[Transcribed page contents]
▶
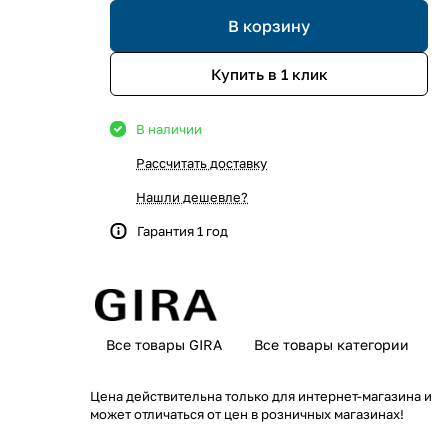
В корзину
Купить в 1 клик
В наличии
Рассчитать доставку
Нашли дешевле?
Гарантия 1 год
Все товары GIRA
Все товары категории
Цена действительна только для интернет-магазина и
может отличаться от цен в розничных магазинах!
◀
Take every record and copy it word for word, dropping the pictures.

В корзину
Купить в 1 клик
В наличии
Рассчитать доставку
Нашли дешевле?
Гарантия 1 год
Все товары GIRA
Все товары категории
Цена действительна только для интернет-магазина и
может отличаться от цен в розничных магазинах!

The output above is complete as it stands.